1. Introduce yourself to the woman, ask her how things are going. If she doesn't talk much, you specifically ask about school (I'm at a university health center doing women's clinic), work, stress, eating and physical activity. The you ask if she has concerns. Most of the time they say "no" until you're in the middle of the physical exam.
2. Tell her what you plan to do (physical, etc) and ask if that's ok.
3. You leave the room, she changes, you come back and do the following:
- palpate (feel/touch) the thyroid
- listen to her heart (I do three points)
- listen to her lungs (I listen in four quadrants, plus right middle lobe)
- clinical breast exam - at which time you ask about self breast exams (does she do them? does she know how? how often does she do it? etc)
- then you do the pap smear (for cervical cells) and gen probe (for gonorrhea & chlamydia - yes we do it on everyone, unless she says "no" when you tell her what you're going to do today)
- last, do the bimanual exam
While doing the exam I ask about her vaginal hygiene (ie: do not douche, try to avoid perfumey products, etc), whether sex is painful (a LOT of women say "yes" which makes me go into another list of questions to ascertain whether it's positional or other), and whether they have anything out of the ordinary for them going on.

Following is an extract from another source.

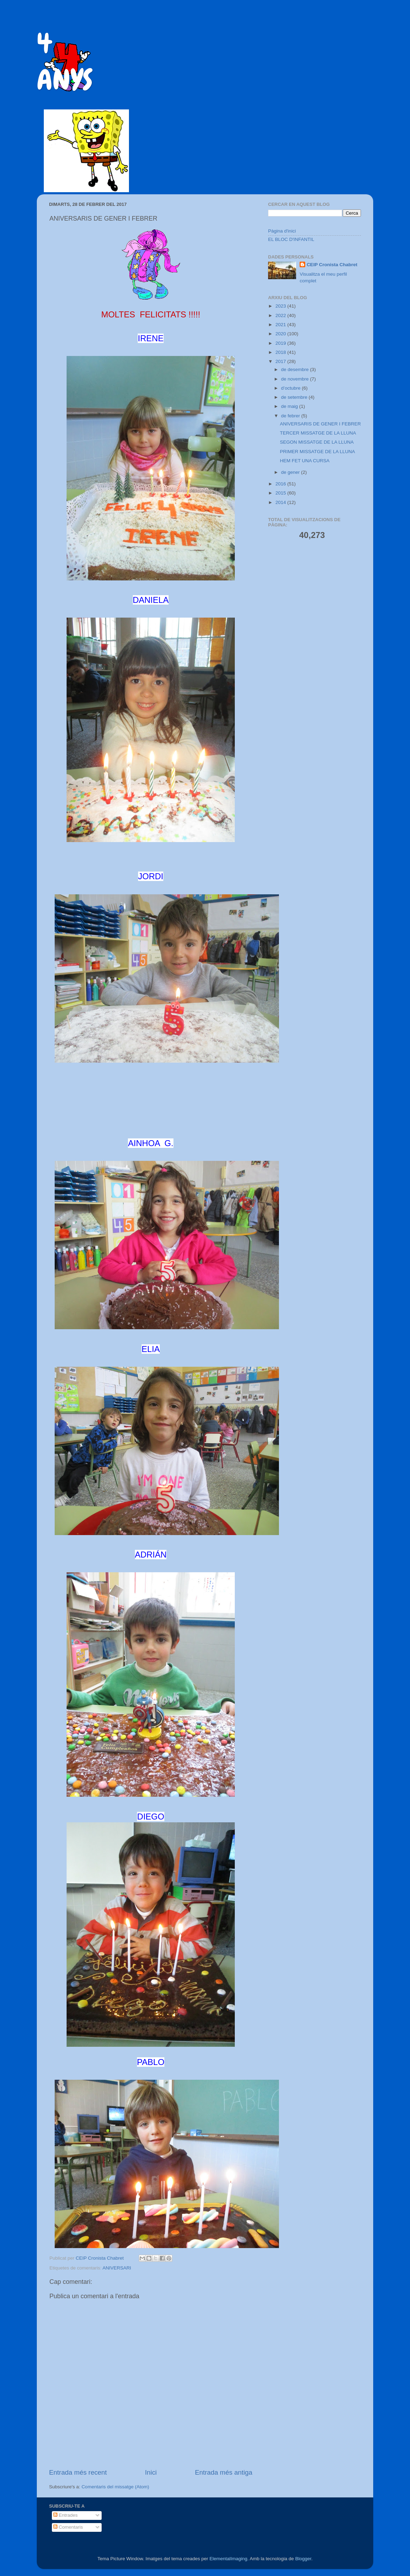  What do you see at coordinates (295, 379) in the screenshot?
I see `de novembre` at bounding box center [295, 379].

Then I leave, they get dressed, I come back and we sit down again and talk about safe sex (you wouldn't believe how many women are not using protection) and safety in general (domestic violence, drinking, and drugs), and about the free mental health services available for free next door (also on campus) if they should ever need anything. We talk about anxiety and stress management right now because it's midterm time, and we talk about smoking cessation if they smoke. If they are renewing their birth control subscription, we go over the risks, use, and benefits of the method they're using just like it's the first time they're ever hearing it, and write the prescription or sell them the discounted methods we have in the office.We set up the next appointment, and they're off and back in the world!
Outside of this, last week I had a woman who was 32 and had been on Depo Provera for more than 10 years. The protocol in our clinic is to take women off Depo after 10 years because of the black box warning for risk of decreased bone density and osteoporosis. This was also the protocol of her primary physician, but she refuses to go off the Depo. So, she gets bone-density scans every year or two, does increased weight bearing exercise, and takes calcium and vitamin D supplements. I got a taste of "charting for litigation" when i had to chart my conversation with her advising her to go off Depo, and her subsequent refusal. I had to chart the other methods I suggested, and her response to them (a very simple "no") and then wrote the prescription for Depo because it was her choice.Now, back to studying patho. I'll be glad when this exam is over tomorrow.
4 comments:
What an awesome description of your day! Go, you! =)
Hi there,
I would have come sooner but life has been very hectic. Hoping you don't mind if I read around a bit? And thanks for commenting on my blog. I appreciated it. darkdaughta
Thanks Chialing!
Welcome dark daughta, and read away. I am always challenged by your blog, so I look forward to your comments!
I'll add you to the blog roll,
LP
I enjoy reading about a fellow SNM's clinical day. I feel like we must be seeing the same clients.